Despite losing all three games (including a one point thriller), the series was marked as a success for the NBL as it brought in much higher television ratings than the teams were used to, and it showed how competitive the league is. The series also drew the attention of multiple high profile NBA players, including Australian Ben Simmons who expressed his interest in competing in a future NBLxNBA game.

2018–19 season
The NBL announced a second series on 27 June 2018, with five of their eight clubs travelling to the United States of America to complete in seven games. The clubs which didn't complete were the Brisbane Bullets, Cairns Taipans and Illawarra Hawks.

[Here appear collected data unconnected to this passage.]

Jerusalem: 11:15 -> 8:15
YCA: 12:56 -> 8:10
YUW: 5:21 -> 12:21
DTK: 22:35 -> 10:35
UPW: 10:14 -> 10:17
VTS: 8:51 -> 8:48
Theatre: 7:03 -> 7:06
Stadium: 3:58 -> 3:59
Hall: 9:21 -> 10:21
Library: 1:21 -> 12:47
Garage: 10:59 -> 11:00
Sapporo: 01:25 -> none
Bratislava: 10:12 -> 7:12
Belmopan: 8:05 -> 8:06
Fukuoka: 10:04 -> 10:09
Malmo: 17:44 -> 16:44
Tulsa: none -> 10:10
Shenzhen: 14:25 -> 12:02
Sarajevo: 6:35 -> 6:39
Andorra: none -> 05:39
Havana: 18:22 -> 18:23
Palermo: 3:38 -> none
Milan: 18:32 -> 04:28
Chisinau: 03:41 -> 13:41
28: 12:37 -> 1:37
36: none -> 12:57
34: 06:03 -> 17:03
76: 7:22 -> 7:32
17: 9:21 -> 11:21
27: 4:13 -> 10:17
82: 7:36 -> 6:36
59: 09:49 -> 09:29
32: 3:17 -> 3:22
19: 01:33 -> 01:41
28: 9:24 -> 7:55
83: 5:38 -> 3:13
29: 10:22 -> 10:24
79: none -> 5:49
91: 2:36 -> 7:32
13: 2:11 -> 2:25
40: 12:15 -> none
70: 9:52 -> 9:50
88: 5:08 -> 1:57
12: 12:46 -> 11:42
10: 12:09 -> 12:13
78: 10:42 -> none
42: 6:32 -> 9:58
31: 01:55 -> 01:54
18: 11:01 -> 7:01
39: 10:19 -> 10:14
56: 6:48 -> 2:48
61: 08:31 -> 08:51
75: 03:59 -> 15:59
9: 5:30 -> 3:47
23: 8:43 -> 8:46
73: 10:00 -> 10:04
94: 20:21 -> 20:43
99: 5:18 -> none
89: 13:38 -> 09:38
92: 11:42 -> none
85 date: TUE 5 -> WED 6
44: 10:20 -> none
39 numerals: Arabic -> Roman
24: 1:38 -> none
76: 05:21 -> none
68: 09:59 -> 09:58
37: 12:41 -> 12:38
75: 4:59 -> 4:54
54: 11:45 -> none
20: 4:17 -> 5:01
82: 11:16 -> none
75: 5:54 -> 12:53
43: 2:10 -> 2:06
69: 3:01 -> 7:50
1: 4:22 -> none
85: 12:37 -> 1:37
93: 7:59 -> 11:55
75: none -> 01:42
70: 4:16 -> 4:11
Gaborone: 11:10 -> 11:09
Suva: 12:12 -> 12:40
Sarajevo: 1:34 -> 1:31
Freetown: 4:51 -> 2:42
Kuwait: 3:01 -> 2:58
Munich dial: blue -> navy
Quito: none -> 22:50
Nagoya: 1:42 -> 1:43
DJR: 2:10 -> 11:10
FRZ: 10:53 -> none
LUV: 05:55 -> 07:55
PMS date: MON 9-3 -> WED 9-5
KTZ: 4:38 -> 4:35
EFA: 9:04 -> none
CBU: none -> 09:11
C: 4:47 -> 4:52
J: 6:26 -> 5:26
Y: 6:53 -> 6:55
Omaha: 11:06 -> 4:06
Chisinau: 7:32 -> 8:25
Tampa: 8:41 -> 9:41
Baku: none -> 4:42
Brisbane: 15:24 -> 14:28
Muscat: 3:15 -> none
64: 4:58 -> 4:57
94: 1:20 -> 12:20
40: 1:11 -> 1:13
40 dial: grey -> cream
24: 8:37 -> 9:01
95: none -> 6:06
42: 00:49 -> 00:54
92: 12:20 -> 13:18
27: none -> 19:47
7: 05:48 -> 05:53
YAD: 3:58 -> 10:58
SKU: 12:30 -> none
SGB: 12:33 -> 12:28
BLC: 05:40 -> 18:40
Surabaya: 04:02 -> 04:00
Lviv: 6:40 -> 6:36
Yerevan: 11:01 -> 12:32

The Adelaide 36ers reached the highest score by the NBL teams and fell one point short of the elusive 100 points milestone, but the NBL teams failed to record a victory for a second year in a row.

2019–20 season
On July 4, 2019 it was announced that the Adelaide 36ers, Melbourne United and the New Zealand Breakers would play the Utah Jazz, Memphis Grizzlies, Oklahoma City Thunder, Los Angeles Clippers and Sacramento Kings in the 2019 edition of NBLxNBA. The series was pushed closer towards the start of the NBA season, which meant the Adelaide 36ers and New Zealand Breakers missed the beginning of the NBL season, and Melbourne United missed a fortnight of the early rounds of the season.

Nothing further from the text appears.